(no title)
snthd | 3 months ago
https://news.ycombinator.com/item?id=19828317
>The archive.is owner has explained that he returns bad results to us because we don’t pass along the EDNS subnet information. This information leaks information about a requester’s IP and, in turn, sacrifices the privacy of users.
ndiddy|3 months ago
I also find the "we don't want to leak a requester's IP" explanation for blocking EDNS to be suspect. The way DNS works is that you ask for the IP address for a domain name, you get the IP, and then you connect to it. With Cloudflare's DNS, the server doesn't know your IP when you do the DNS lookup, but that doesn't matter because you're connecting to the server anyway so they'll still get your IP. Even if you're worried about other people sniffing network traffic, the hostname you're visiting still gets revealed in plaintext during the SNI handshake.

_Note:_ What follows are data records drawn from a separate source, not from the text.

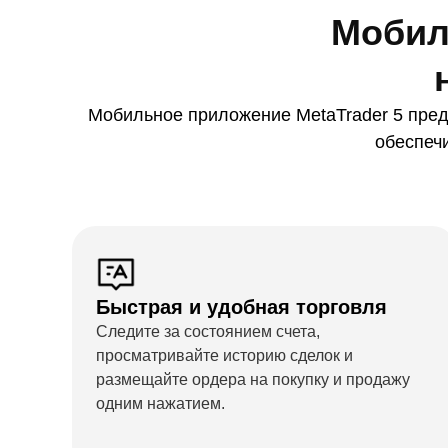
Мобил
Мобильное приложение MetaTrader 5 пред
обеспеч
Быстрая и удобная торговля
Следите за состоянием счета,
просматривайте историю сделок и
размещайте ордера на покупку и продажу
одним нажатием.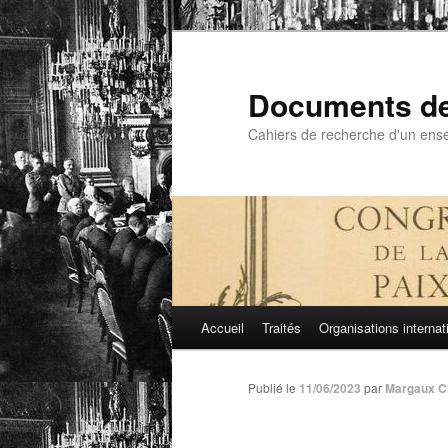
Aller
au
contenu
Documents de 
principal
Cahiers de recherche d'un ensei
Menu
Accueil
Traités
Organisations internat
principal
Publié le
11/06/2023
par
Margaux C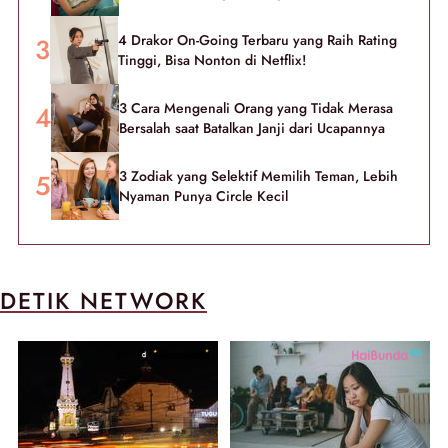
4 Drakor On-Going Terbaru yang Raih Rating
Tinggi, Bisa Nonton di Netflix!
3 Cara Mengenali Orang yang Tidak Merasa
Bersalah saat Batalkan Janji dari Ucapannya
3 Zodiak yang Selektif Memilih Teman, Lebih
Nyaman Punya Circle Kecil
DETIK NETWORK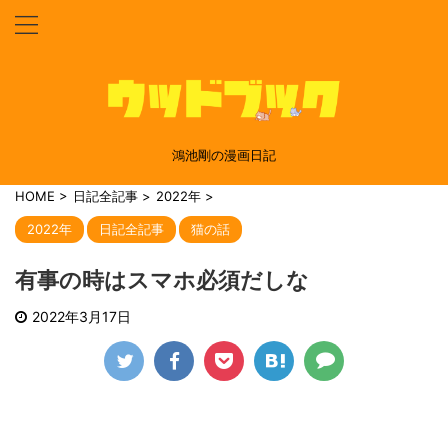
鴻池剛の漫画日記
HOME
>
日記全記事
>
2022年
>
2022年
日記全記事
猫の話
有事の時はスマホ必須だしな
2022年3月17日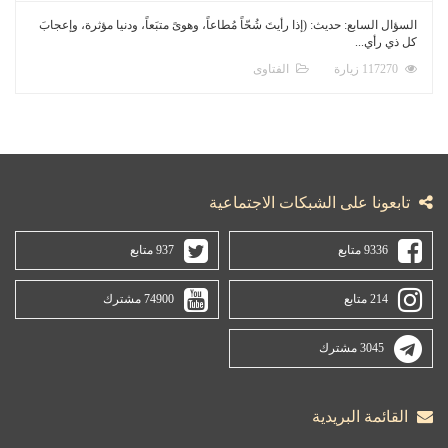
السؤال السابع: حديث: (إذا رأيتَ شُحّاً مُطاعاً، وهوىً متبَعاً، ودنيا مؤثرة، وإعجابَ
كل ذي رأي...
117270 زيارة
الفتاوى
تابعونا على الشبكات الاجتماعية
9336 متابع
937 متابع
214 متابع
74900 مشترك
3045 مشترك
القائمة البريدية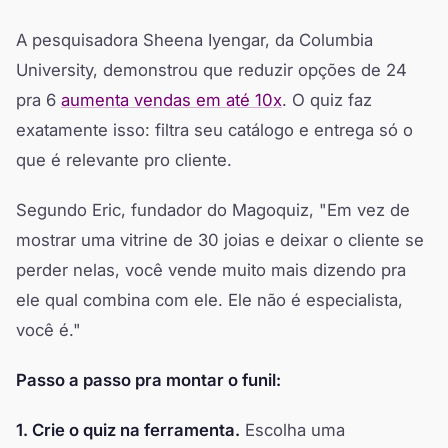
A pesquisadora Sheena Iyengar, da Columbia
University, demonstrou que reduzir opções de 24
pra 6
aumenta vendas em até 10x
. O quiz faz
exatamente isso: filtra seu catálogo e entrega só o
que é relevante pro cliente.
Segundo Eric, fundador do Magoquiz, "Em vez de
mostrar uma vitrine de 30 joias e deixar o cliente se
perder nelas, você vende muito mais dizendo pra
ele qual combina com ele. Ele não é especialista,
você é."
Passo a passo pra montar o funil:
1. Crie o quiz na ferramenta.
Escolha uma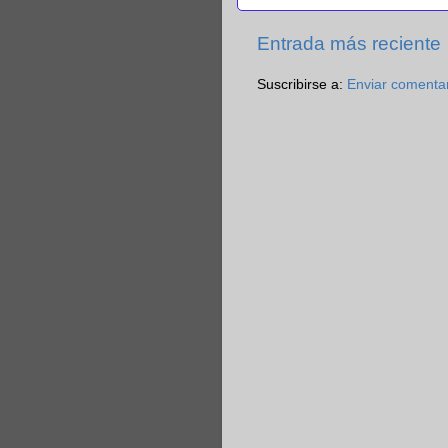
Entrada más reciente
Suscribirse a:
Enviar comenta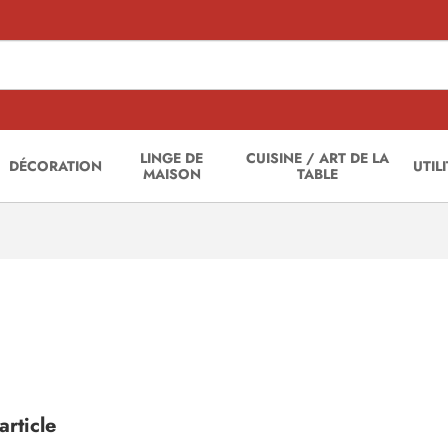
LINGE DE
CUISINE / ART DE LA
DÉCORATION
UTIL
MAISON
TABLE
rticle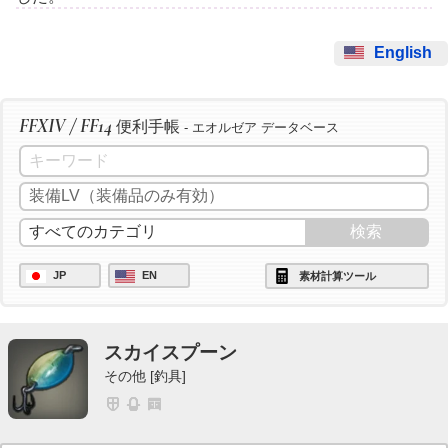
English
FFXIV / FF14
便利手帳
- エオルゼア データベース
JP
EN
素材計算ツール
スカイスプーン
その他 [釣具]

What Cloudflare blocking EDNS does do is make it much harder for competing CDNs to efficiently serve content using DNS based routing. They have to use Anycast instead, which has a higher barrier to entry.
chrneu|3 months ago
NoahZuniga|3 months ago
Many sites now support Encypted Client Hello. This makes it possible to send the hostname after the connection has been encrypted. This is enabled by default on cloudflare hosted domains (when cloudflare also manages DNS).
Buge|3 months ago
I speculate it's due to archive.today wanting granular (not overly broad) legal censorship compliance. Which is somewhat related to this post.